Venezuela, geopolítica y reacción de los mercados
El frente internacional también aportó volatilidad. La detención de Nicolás Maduro captó la atención de los mercados y se reflejó de inmediato en los precios de los bonos venezolanos en default, que escalaron hacia la zona de los 30 centavos por dólar, uno de los niveles más altos desde 2019.
El movimiento fue leído como una apuesta a un eventual cambio de régimen que reabra la puerta a una reestructuración de deuda y a una reinserción gradual de Venezuela en los mercados financieros, aunque ese escenario todavía luce lejano.
En paralelo, el petróleo se consolida como uno de los indicadores a seguir. Si bien el crudo venezolano tiene un peso limitado en el mercado global, un endurecimiento de las sanciones podría generar subas moderadas y transitorias en el Brent y el WTI. En escenarios de tensión geopolítica, las acciones vinculadas a Defensa y a los metales suelen captar mayor demanda.
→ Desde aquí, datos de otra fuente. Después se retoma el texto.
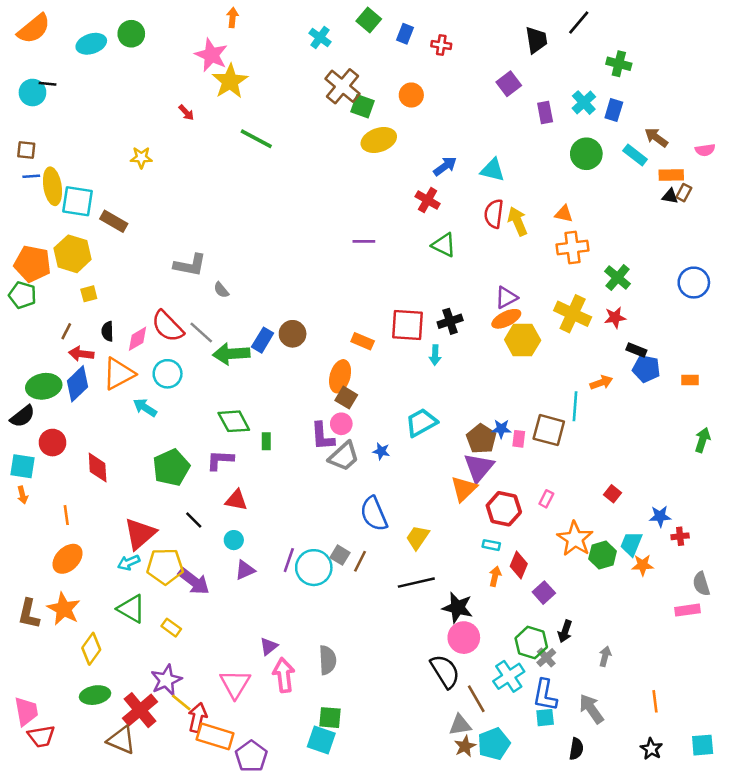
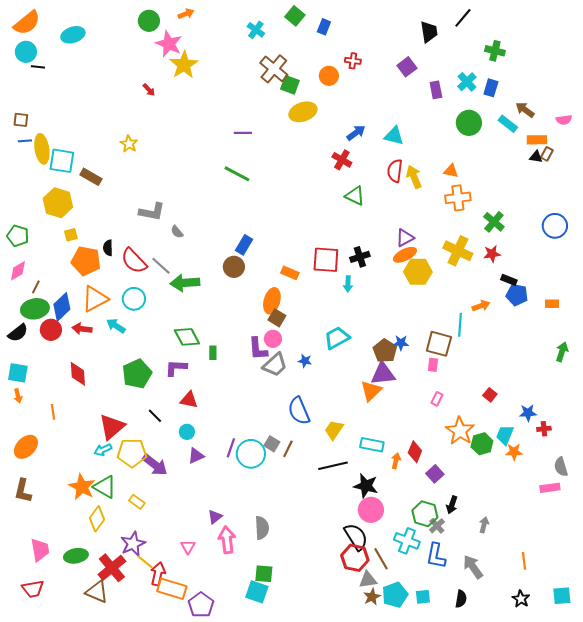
orange arrow: (233, 17) -> (186, 14), turned 63
green circle: (131, 34) -> (149, 21), moved
red cross: (441, 45) -> (353, 61), moved
cyan circle: (32, 93) -> (26, 52), moved
green line: (256, 139) -> (237, 174), moved
yellow star: (141, 158) -> (129, 144), moved, turned 30
purple line: (364, 241) -> (243, 133), moved
orange pentagon: (32, 264) -> (86, 261), moved
brown line: (66, 331) -> (36, 287), moved
black semicircle: (108, 331) -> (108, 248), moved
pink diamond: (138, 339) -> (18, 271), moved
blue rectangle: (263, 340) -> (244, 245), moved
red arrow: (81, 354) -> (82, 329), moved
pink rectangle: (519, 439) -> (433, 365), moved
red circle: (53, 443) -> (51, 330), moved
purple triangle: (479, 468) -> (383, 374), turned 44
red hexagon: (504, 509) -> (355, 558), moved
cyan rectangle: (491, 545) -> (372, 445), moved, size x1.6
orange ellipse: (68, 559) -> (26, 447), moved
orange star: (64, 609) -> (82, 487), moved
yellow diamond: (91, 649) -> (97, 519), moved
cyan cross: (509, 676) -> (407, 541), turned -35
pink triangle: (235, 684) -> (188, 547), size x0.6
pink trapezoid: (26, 711) -> (40, 550), moved
cyan square: (545, 718) -> (423, 597), moved

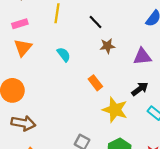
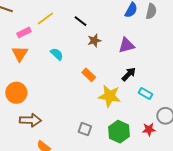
yellow line: (57, 13) -> (45, 19), turned 54
pink rectangle: (20, 24) -> (24, 32), moved

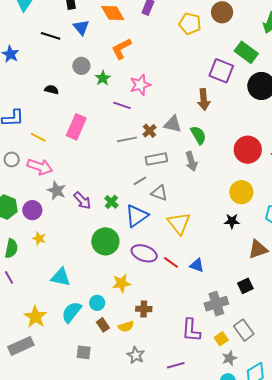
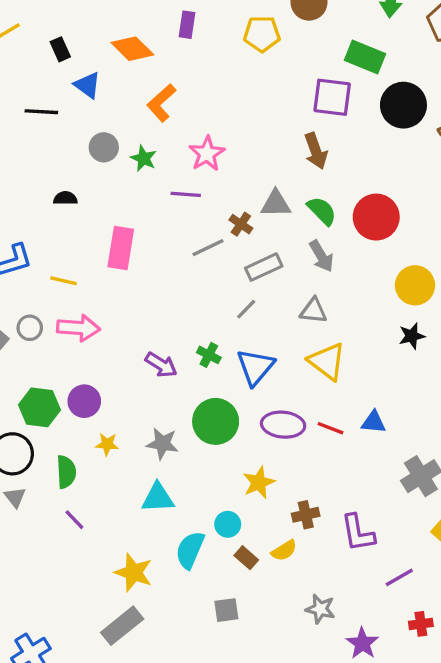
red circle: (248, 150) -> (376, 217), moved
gray star: (56, 191) -> (162, 444), moved
gray triangle: (159, 193) -> (313, 311), moved
purple L-shape: (191, 330) -> (358, 533), moved
gray star: (136, 355) -> (320, 609), moved
purple line: (176, 365) -> (399, 577), moved

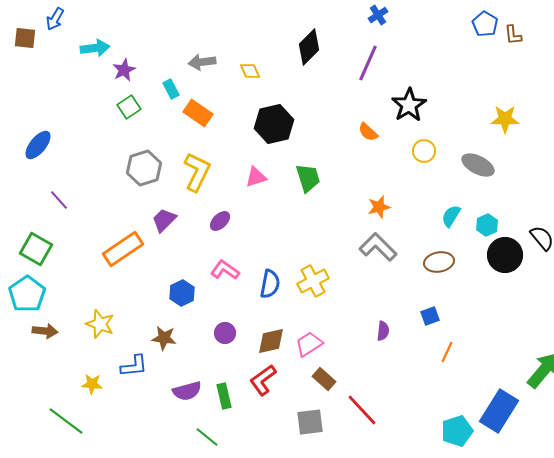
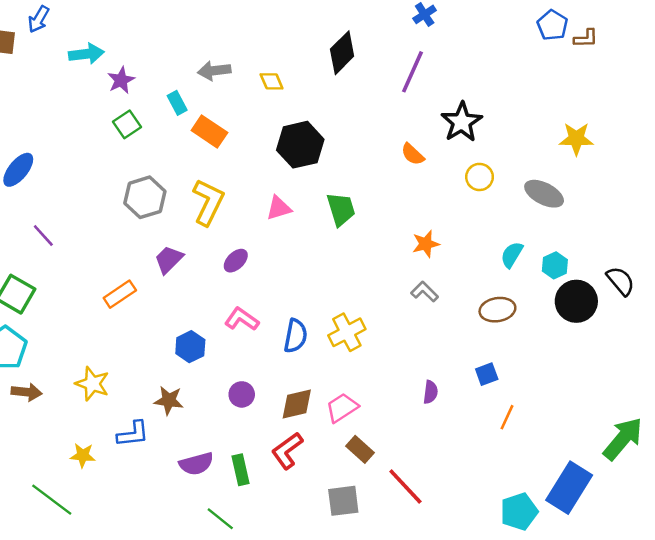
brown L-shape: (513, 35) -> (586, 38), turned -85
gray L-shape: (378, 247) -> (425, 292), size x0.6
orange rectangle: (123, 249) -> (120, 294), size x0.7

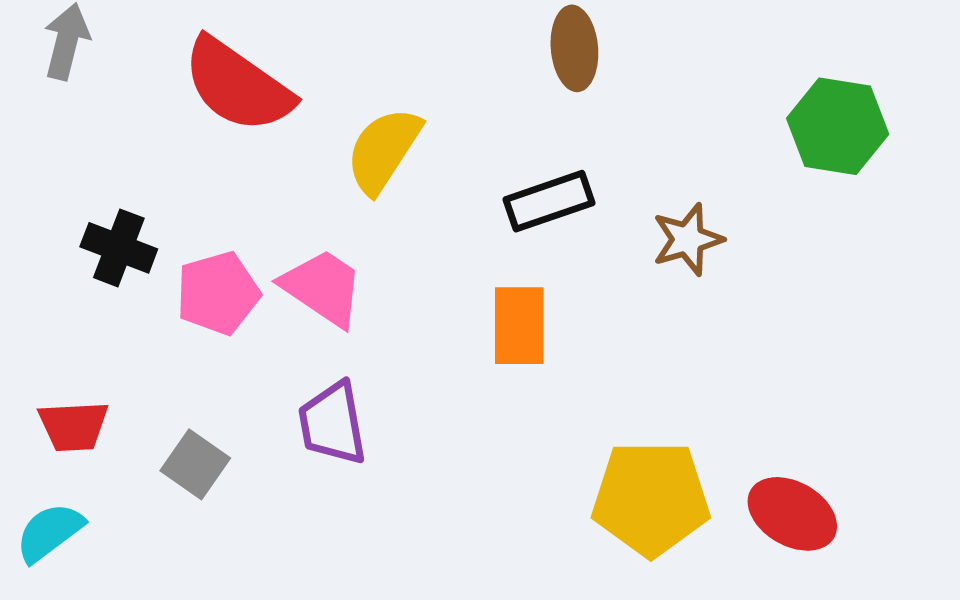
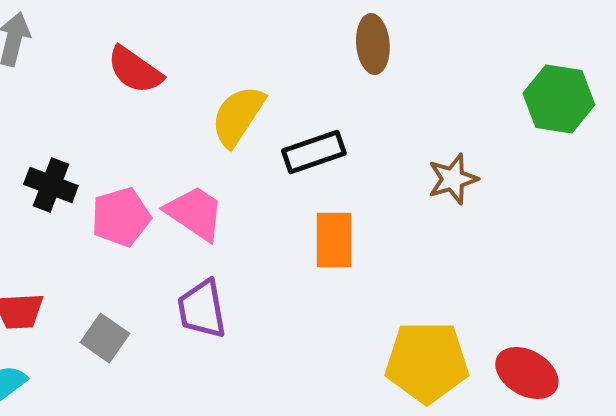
red semicircle: (238, 85) -> (135, 70), size x0.7
black rectangle: (549, 201) -> (314, 152), moved

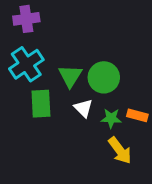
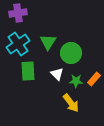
green triangle: (70, 76) -> (48, 42), moved
orange rectangle: (137, 115) -> (94, 79), turned -64
yellow arrow: (120, 150) -> (71, 103), moved

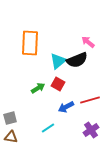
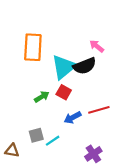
cyan triangle: (58, 61) -> (64, 67), size x1.4
gray square: (10, 118) -> (36, 135), moved
purple cross: (91, 130) -> (93, 154), moved

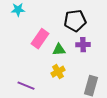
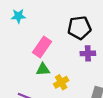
green triangle: (59, 50) -> (43, 69), moved

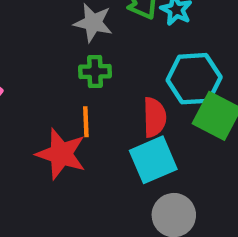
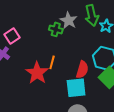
green cross: (95, 71) -> (56, 29), moved

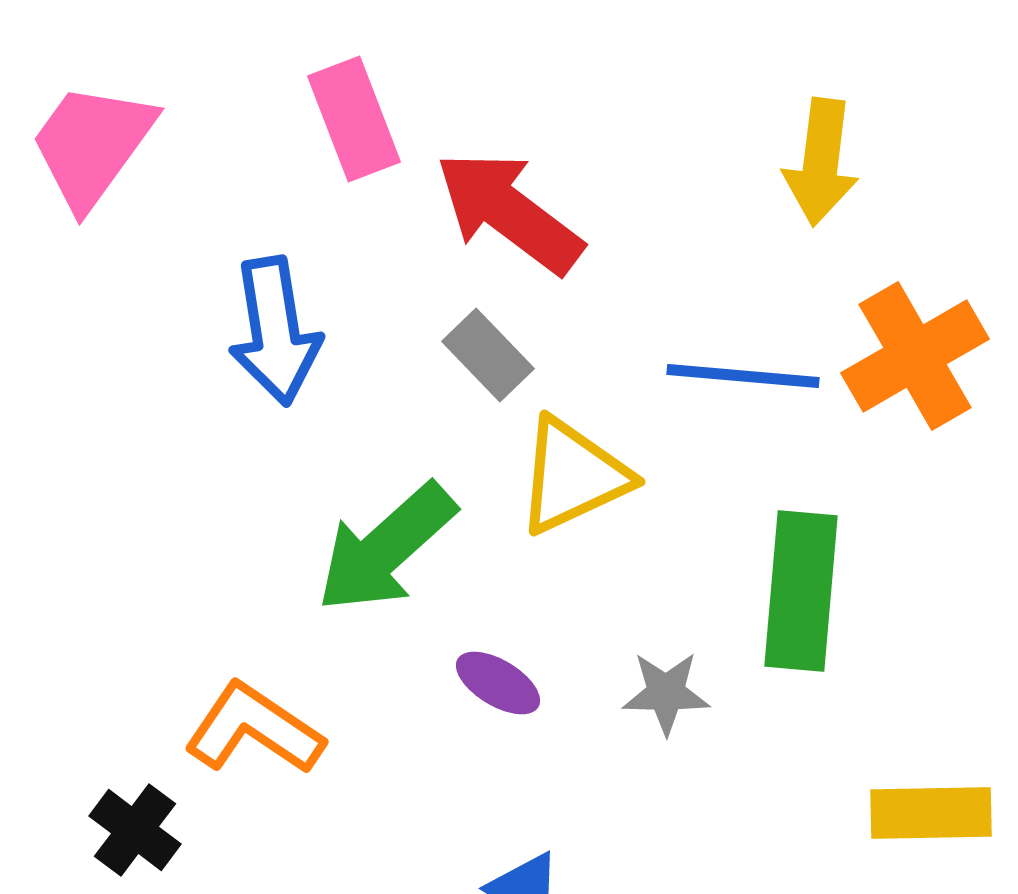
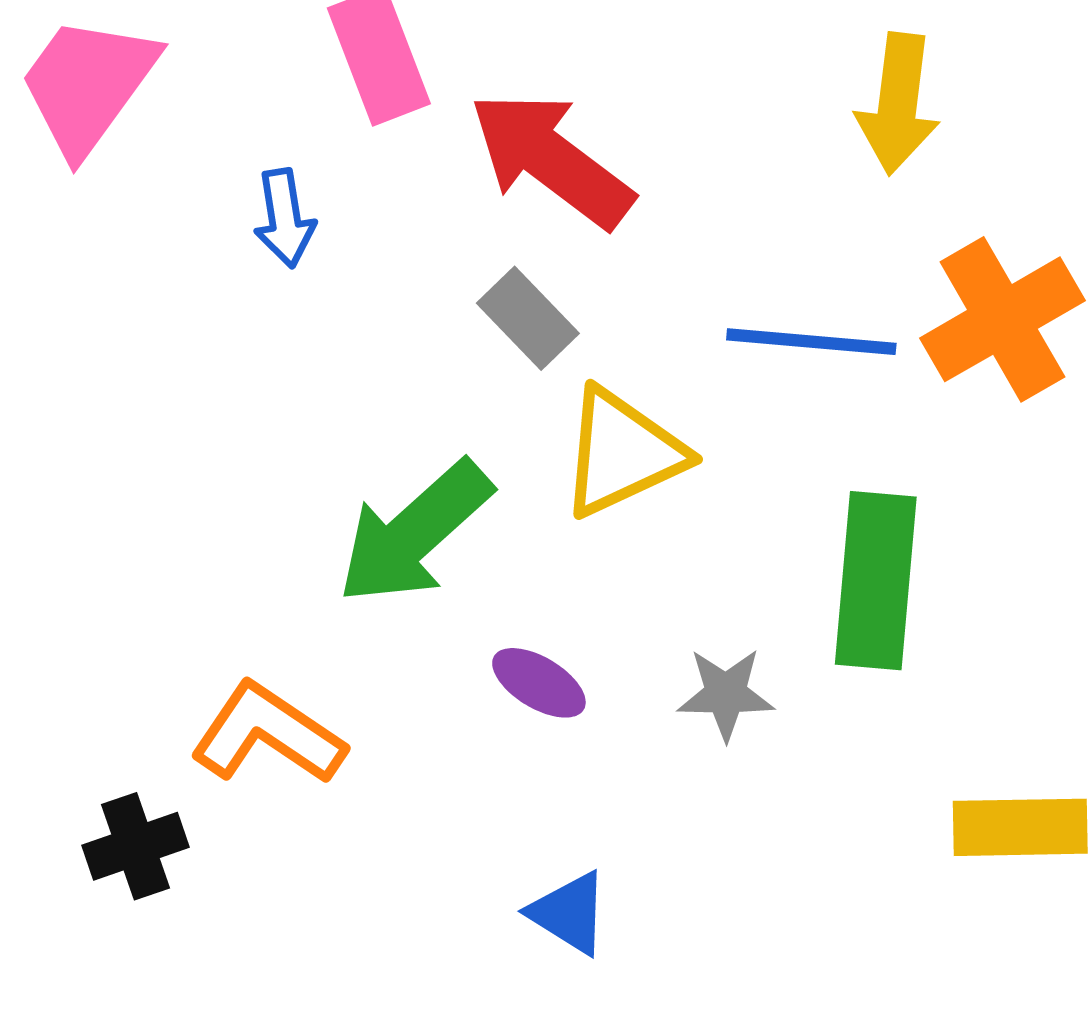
blue arrow: (275, 331) -> (284, 218), moved, size x0.6
black cross: (135, 830) -> (135, 846), turned 34

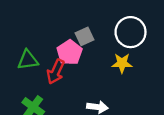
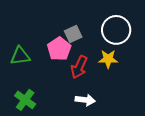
red arrow: (56, 72) -> (79, 67), moved

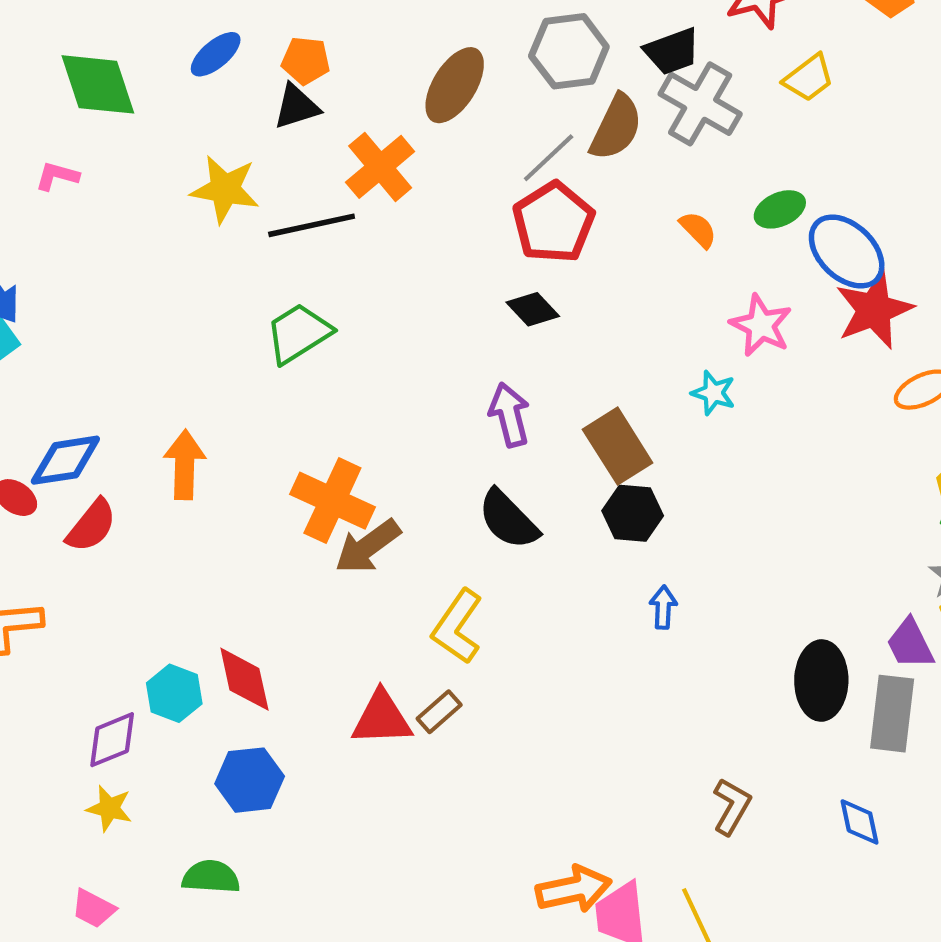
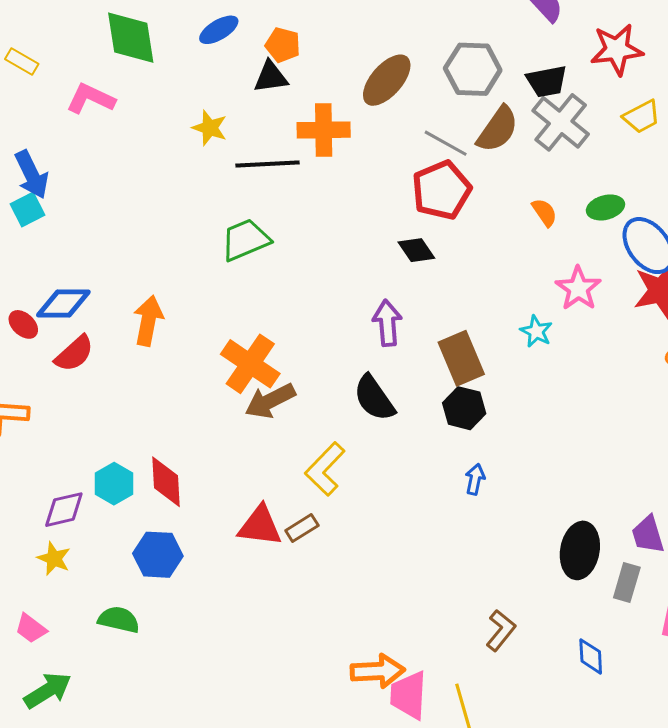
gray line: (549, 158) -> (446, 143), turned 63
orange cross: (380, 167) -> (324, 130), turned 30
pink L-shape: (57, 176) -> (91, 99), size x1.5
yellow star: (225, 189) -> (210, 128), size x0.7
gray rectangle: (892, 714) -> (627, 583), size x0.7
Una semana bajo presión para el dólar y las reservas
Con el nuevo régimen cambiario en pleno testeo, un vencimiento de deuda relevante en el horizonte y un escenario internacional inestable, el mercado enfrenta una semana decisiva. La incógnita pasa por la capacidad del Gobierno para sostener la estabilidad cambiaria, cumplir con los compromisos externos y, al mismo tiempo, enviar señales creíbles de acumulación de reservas.
La respuesta del Banco Central, tanto en el frente cambiario como en el de tasas, será determinante para marcar el pulso financiero de los primeros días de 2026.